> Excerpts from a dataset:
-*-
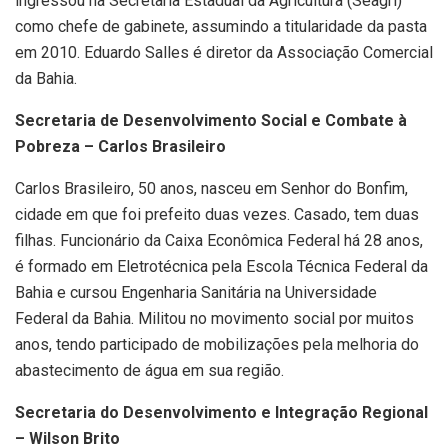
ingressou na Secretaria Estadual da Agricultura (Seagri)
como chefe de gabinete, assumindo a titularidade da pasta
em 2010. Eduardo Salles é diretor da Associação Comercial
da Bahia.
Secretaria de Desenvolvimento Social e Combate à
Pobreza – Carlos Brasileiro
Carlos Brasileiro, 50 anos, nasceu em Senhor do Bonfim,
cidade em que foi prefeito duas vezes. Casado, tem duas
filhas. Funcionário da Caixa Econômica Federal há 28 anos,
é formado em Eletrotécnica pela Escola Técnica Federal da
Bahia e cursou Engenharia Sanitária na Universidade
Federal da Bahia. Militou no movimento social por muitos
anos, tendo participado de mobilizações pela melhoria do
abastecimento de água em sua região.
Secretaria do Desenvolvimento e Integração Regional
– Wilson Brito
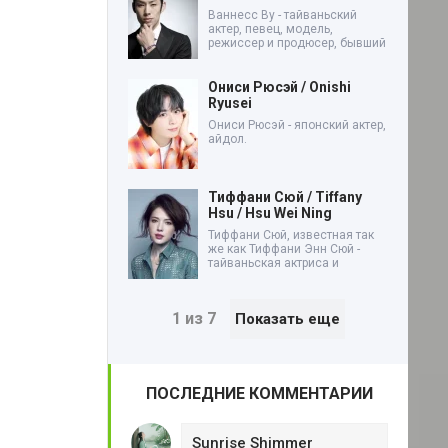
Ваннесс Ву - тайваньский
актер, певец, модель,
режиссер и продюсер, бывший
Ониси Рюсэй / Onishi
Ryusei
Ониси Рюсэй - японский актер,
айдол.
Тиффани Сюй / Tiffany
Hsu / Hsu Wei Ning
Тиффани Сюй, известная так
же как Тиффани Энн Сюй -
тайваньская актриса и
1 из 7
Показать еще
ПОСЛЕДНИЕ КОММЕНТАРИИ
Sunrise Shimmer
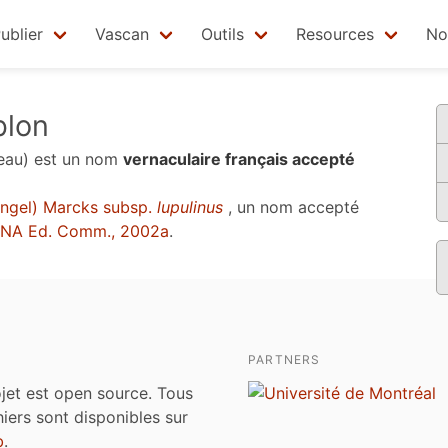
ublier
Vascan
Outils
Resources
No
blon
eau)
est un nom
vernaculaire français accepté
ngel) Marcks subsp.
lupulinus
, un nom accepté
NA Ed. Comm., 2002a
.
PARTNERS
jet est open source. Tous
chiers sont disponibles sur
b
.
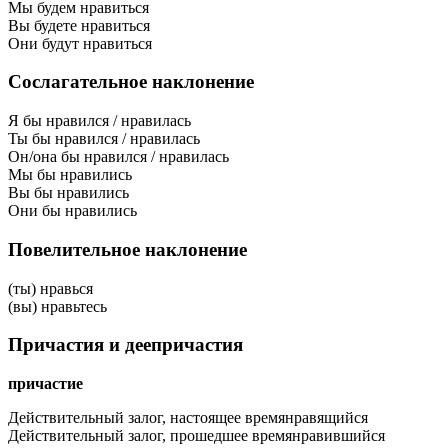
Мы будем нравиться
Вы будете нравиться
Они будут нравиться
Сослагательное наклонение
Я бы нравился / нравилась
Ты бы нравился / нравилась
Он/она бы нравился / нравилась
Мы бы нравились
Вы бы нравились
Они бы нравились
Повелительное наклонение
(ты) нравься
(вы) нравьтесь
Причастия и деепричастия
причастие
Действительный залог, настоящее время
нравящийся
Действительный залог, прошедшее время
нравившийся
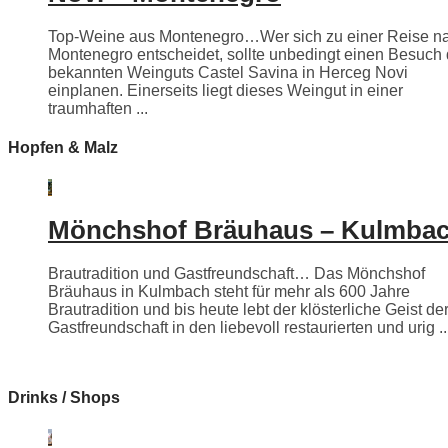
Top-Weine aus Montenegro…Wer sich zu einer Reise n
Montenegro entscheidet, sollte unbedingt einen Besuch
bekannten Weinguts Castel Savina in Herceg Novi
einplanen. Einerseits liegt dieses Weingut in einer
traumhaften ...
Hopfen & Malz
Mönchshof Bräuhaus – Kulmba
Brautradition und Gastfreundschaft… Das Mönchshof
Bräuhaus in Kulmbach steht für mehr als 600 Jahre
Brautradition und bis heute lebt der klösterliche Geist de
Gastfreundschaft in den liebevoll restaurierten und urig ..
Drinks / Shops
-*-
> BRIEF: The answer must consist solely of the lines from the first line of the data through the line containing "Federal da Bahia.", inclusive, reproduced exactly and without pictures.

> FINISHED TASK:
ingressou na Secretaria Estadual da Agricultura (Seagri)
como chefe de gabinete, assumindo a titularidade da pasta
em 2010. Eduardo Salles é diretor da Associação Comercial
da Bahia.
Secretaria de Desenvolvimento Social e Combate à
Pobreza – Carlos Brasileiro
Carlos Brasileiro, 50 anos, nasceu em Senhor do Bonfim,
cidade em que foi prefeito duas vezes. Casado, tem duas
filhas. Funcionário da Caixa Econômica Federal há 28 anos,
é formado em Eletrotécnica pela Escola Técnica Federal da
Bahia e cursou Engenharia Sanitária na Universidade
Federal da Bahia. Militou no movimento social por muitos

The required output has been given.